Uh, how do I steer this thing?

Never mind, I've found the main guns instead. Crisis averted! I even got a time stop power up for my trouble.

The game's played in first person only, and there's no strafe button. I'm stuck manoeuvring Robbit around with just the d-pad, which is made even more awkward by the painfully slow turning speed.

Despite flying around in the intro, in game Robbit walks around on foot. This is a platformer, not a Star Fox style shooter.

Holy crap the guy can jump though. He has double jumps actually, and on the second jump the camera spins around to point downwards so I can see where I'm landing. It's actually a pretty clever system and it works so well I'm surprised I haven't seen any other games do it.

Also while I'm in this view the d-pad strafes instead of turning, so I can fine tune my landing. I didn't even notice at first because of how natural it is.

One problem though.... where the hell are these other jetpod carrots I'm supposed to be collecting? The level isn't much bigger than what you can see here, but it's big enough for things to drop off my radar.

I guess I'll just go bouncing around these floating platforms until a yellow 'JETPOD' marker pops up on screen.

Ah, there's one of them, on that floating island over there. Now I just need to find the floating island path that leads over there.

You know, the graphics in this remind me of Katamari Damacy somehow.

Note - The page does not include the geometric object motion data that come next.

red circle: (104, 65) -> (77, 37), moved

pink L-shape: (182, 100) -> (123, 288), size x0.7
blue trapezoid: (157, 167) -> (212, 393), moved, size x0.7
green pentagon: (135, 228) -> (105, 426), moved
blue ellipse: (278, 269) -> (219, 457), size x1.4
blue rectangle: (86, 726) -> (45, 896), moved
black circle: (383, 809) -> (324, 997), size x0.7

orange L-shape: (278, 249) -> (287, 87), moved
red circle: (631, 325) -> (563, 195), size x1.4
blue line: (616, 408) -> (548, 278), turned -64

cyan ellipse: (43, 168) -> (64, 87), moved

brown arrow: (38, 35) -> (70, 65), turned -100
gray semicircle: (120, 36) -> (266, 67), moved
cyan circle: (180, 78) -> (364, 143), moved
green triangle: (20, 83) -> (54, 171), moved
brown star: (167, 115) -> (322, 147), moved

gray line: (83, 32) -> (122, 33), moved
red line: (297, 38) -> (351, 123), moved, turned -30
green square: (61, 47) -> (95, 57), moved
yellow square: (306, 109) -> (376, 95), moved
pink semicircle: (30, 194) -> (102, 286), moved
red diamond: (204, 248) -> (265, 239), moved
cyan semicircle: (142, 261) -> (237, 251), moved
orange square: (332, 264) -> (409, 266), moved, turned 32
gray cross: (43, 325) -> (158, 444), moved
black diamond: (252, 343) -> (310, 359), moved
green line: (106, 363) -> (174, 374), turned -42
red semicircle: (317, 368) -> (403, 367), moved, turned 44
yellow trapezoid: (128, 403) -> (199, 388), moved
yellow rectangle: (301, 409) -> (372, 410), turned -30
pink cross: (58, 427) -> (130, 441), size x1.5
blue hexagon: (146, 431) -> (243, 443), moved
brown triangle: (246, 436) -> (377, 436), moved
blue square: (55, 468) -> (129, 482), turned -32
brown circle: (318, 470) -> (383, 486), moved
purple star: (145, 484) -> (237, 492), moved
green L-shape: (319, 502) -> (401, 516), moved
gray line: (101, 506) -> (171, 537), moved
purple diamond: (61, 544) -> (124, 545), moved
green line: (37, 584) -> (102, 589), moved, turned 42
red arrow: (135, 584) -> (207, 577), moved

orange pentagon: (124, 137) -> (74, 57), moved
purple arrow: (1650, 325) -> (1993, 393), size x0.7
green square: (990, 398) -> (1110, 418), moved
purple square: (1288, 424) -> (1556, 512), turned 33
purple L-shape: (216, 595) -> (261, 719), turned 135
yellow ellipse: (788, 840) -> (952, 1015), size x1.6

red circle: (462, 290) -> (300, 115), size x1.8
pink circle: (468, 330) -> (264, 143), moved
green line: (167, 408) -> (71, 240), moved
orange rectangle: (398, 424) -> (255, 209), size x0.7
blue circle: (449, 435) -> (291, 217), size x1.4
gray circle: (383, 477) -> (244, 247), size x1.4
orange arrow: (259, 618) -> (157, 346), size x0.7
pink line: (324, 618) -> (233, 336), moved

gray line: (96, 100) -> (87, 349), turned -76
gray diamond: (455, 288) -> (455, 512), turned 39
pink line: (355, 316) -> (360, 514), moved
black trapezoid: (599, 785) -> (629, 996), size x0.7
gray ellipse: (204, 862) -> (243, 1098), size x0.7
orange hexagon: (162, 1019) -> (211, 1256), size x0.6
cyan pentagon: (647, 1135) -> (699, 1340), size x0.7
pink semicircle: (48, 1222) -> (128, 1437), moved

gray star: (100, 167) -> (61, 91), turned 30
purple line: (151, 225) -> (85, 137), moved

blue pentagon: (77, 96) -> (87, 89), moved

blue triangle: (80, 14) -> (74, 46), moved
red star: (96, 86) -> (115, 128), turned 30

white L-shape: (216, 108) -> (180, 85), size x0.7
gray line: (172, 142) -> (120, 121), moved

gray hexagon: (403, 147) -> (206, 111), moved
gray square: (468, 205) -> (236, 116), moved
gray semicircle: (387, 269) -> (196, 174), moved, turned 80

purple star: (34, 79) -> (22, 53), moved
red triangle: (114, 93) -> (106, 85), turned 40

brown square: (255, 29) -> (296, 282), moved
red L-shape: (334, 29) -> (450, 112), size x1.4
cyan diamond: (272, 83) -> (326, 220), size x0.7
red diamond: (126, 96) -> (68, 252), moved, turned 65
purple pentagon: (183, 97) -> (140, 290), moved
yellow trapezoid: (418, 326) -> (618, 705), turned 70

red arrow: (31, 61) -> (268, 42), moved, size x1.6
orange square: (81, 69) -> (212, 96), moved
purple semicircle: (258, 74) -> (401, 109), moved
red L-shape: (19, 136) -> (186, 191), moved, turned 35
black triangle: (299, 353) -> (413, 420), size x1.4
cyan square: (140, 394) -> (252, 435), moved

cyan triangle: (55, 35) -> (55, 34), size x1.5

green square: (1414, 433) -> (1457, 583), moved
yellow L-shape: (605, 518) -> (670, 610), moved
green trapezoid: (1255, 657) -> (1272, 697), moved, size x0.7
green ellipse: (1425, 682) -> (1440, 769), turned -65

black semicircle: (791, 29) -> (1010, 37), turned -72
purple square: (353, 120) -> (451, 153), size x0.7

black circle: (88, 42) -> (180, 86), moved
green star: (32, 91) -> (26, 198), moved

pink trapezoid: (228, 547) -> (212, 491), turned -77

It's got a similarly bright angular cartoony style to it. And the music... well, it definitely suits the game.

And little Robbit himself looks like a terrified Pikachu. Awww.

All jetpods collected, and I reach the exit with time to spare. Lots of time in fact, which suits me just fine.

It's already a bit of a pain in the ass to hunt all the carrot pods down, so I'm glad there's no pressure to rush it.

Wow, level 2 is set in Morrowind. No change to the gameplay here, I've got to grab four more carrots and get to the exit.

Hey, I've collected another special weapon from somewhere... and it's pushed one of the ones I already had right out of my inventory. Doesn't matter, I have no idea what any of them do anyway. All I know is that I'm jumping on a giant bouncy fried egg being cooked over a volcano in a massive floating frying pan. Also it hurts so I should probably stop doing it.

Oh, one other small thing I've figured out. Robbit doesn't actually have a double jump, he has a triple jump.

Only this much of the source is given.